*** Opening PROVIDED RECORDS ***

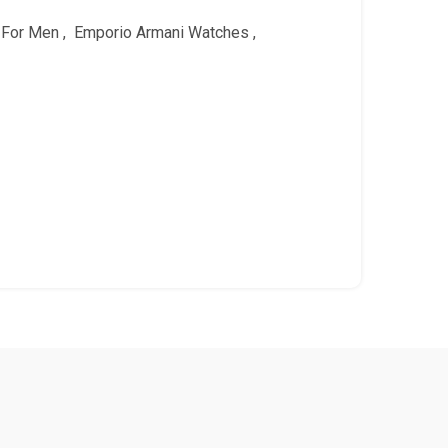
 For Men
,
Emporio Armani Watches
,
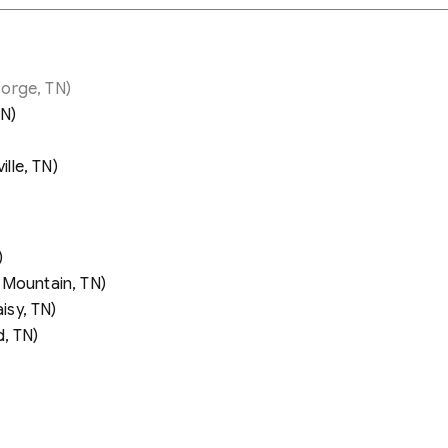
orge, TN)
TN)
lle, TN)
)
 Mountain, TN)
sy, TN)
, TN)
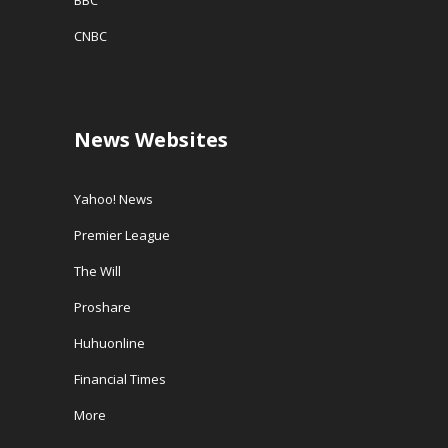
BBC
CNBC
News Websites
Yahoo! News
Premier League
The Will
Proshare
Huhuonline
Financial Times
More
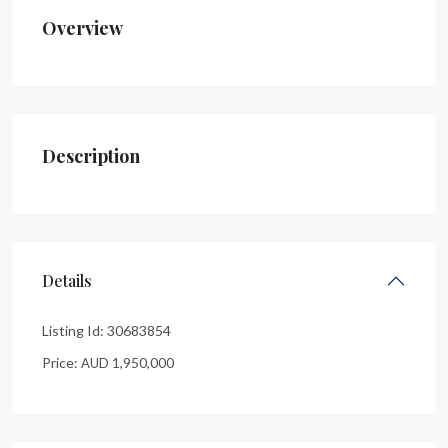
Overview
Description
Details
Listing Id:
30683854
Price:
1,950,000
AUD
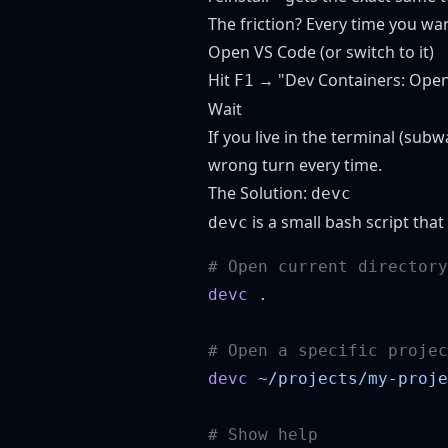
The friction? Every time you wa
Open VS Code (or switch to it)
Hit
→ "Dev Containers: Open F
F1
Wait
If you live in the terminal (sub
wrong turn every time.
The Solution:
devc
is a small bash script that
devc
devc
devc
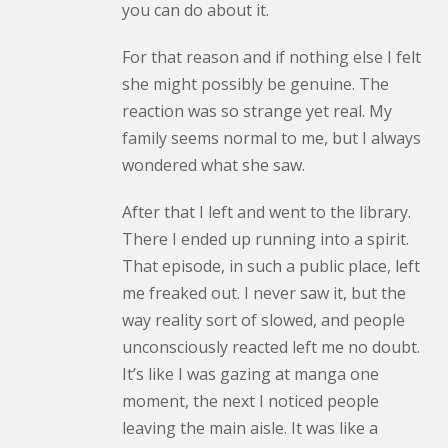
you can do about it.
For that reason and if nothing else I felt
she might possibly be genuine. The
reaction was so strange yet real. My
family seems normal to me, but I always
wondered what she saw.
After that I left and went to the library.
There I ended up running into a spirit.
That episode, in such a public place, left
me freaked out. I never saw it, but the
way reality sort of slowed, and people
unconsciously reacted left me no doubt.
It’s like I was gazing at manga one
moment, the next I noticed people
leaving the main aisle. It was like a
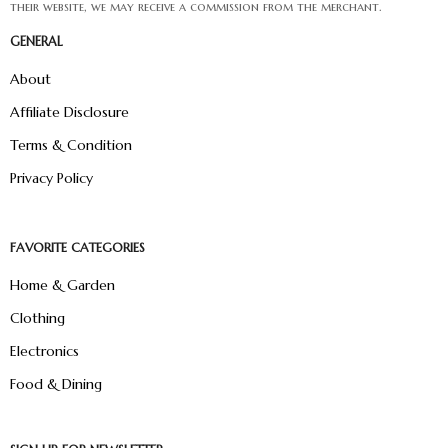
their website, we may receive a commission from the merchant.
GENERAL
About
Affiliate Disclosure
Terms & Condition
Privacy Policy
FAVORITE CATEGORIES
Home & Garden
Clothing
Electronics
Food & Dining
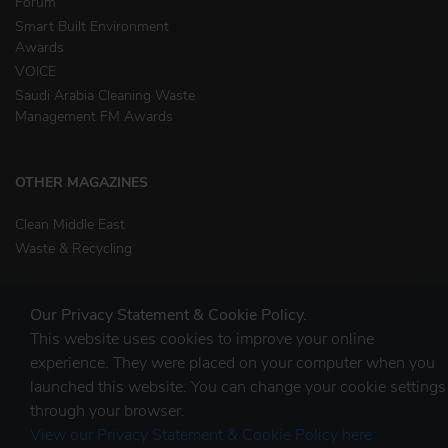
Forum
Smart Built Environment
Awards
VOICE
Saudi Arabia Cleaning Waste
Management FM Awards
OTHER MAGAZINES
Clean Middle East
Waste & Recycling
Our Privacy Statement & Cookie Policy.
This website uses cookies to improve your online
experience. They were placed on your computer when you
launched this website. You can change your cookie settings
STAY CONNECTED
through your browser.
View our Privacy Statement & Cookie Policy here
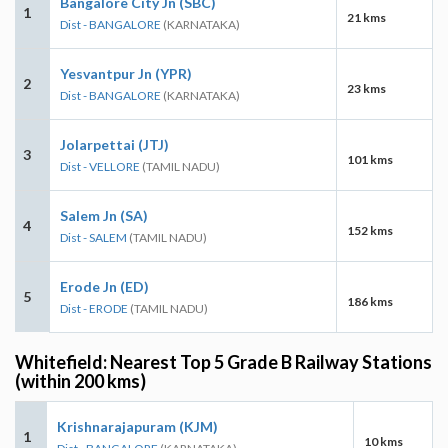
Bangalore City Jn (SBC)
1
21 kms
Dist - BANGALORE
(KARNATAKA)
Yesvantpur Jn (YPR)
2
23 kms
Dist - BANGALORE
(KARNATAKA)
Jolarpettai (JTJ)
3
101 kms
Dist - VELLORE
(TAMIL NADU)
Salem Jn (SA)
4
152 kms
Dist - SALEM
(TAMIL NADU)
Erode Jn (ED)
5
186 kms
Dist - ERODE
(TAMIL NADU)
Whitefield: Nearest Top 5 Grade B Railway Stations
(within 200 kms)
Krishnarajapuram (KJM)
1
10 kms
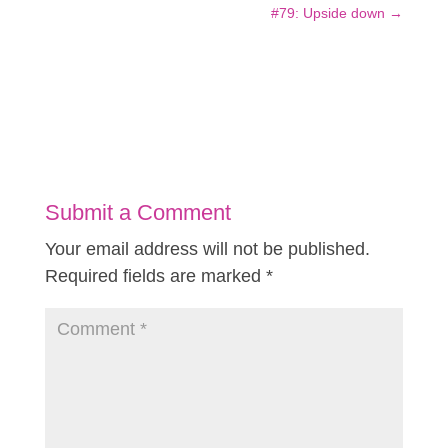
#79: Upside down
→
Submit a Comment
Your email address will not be published.
Required fields are marked
*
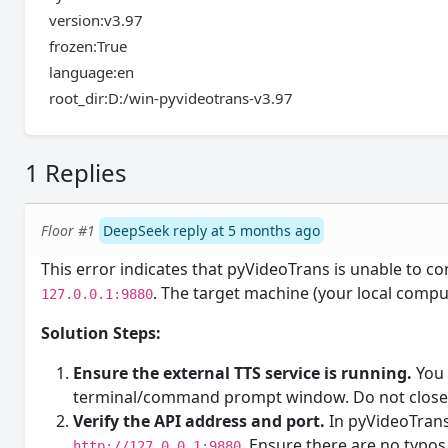
version:v3.97
frozen:True
language:en
root_dir:D:/win-pyvideotrans-v3.97
1 Replies
Floor #1
DeepSeek reply at 5 months ago
This error indicates that pyVideoTrans is unable to co
. The target machine (your local comput
127.0.0.1:9880
Solution Steps:
Ensure the external TTS service is running.
You 
terminal/command prompt window. Do not close 
Verify the API address and port.
In pyVideoTrans,
. Ensure there are no typos
http://127.0.0.1:9880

*** Closing PROVIDED RECORDS ***

- [WORK TO COMPLETE]
Scan the records for the string "left" and report each line where it occurs.

- [TASK RESPONSE]
After that I left and went to the library.
That episode, in such a public place, left
unconsciously reacted left me no doubt.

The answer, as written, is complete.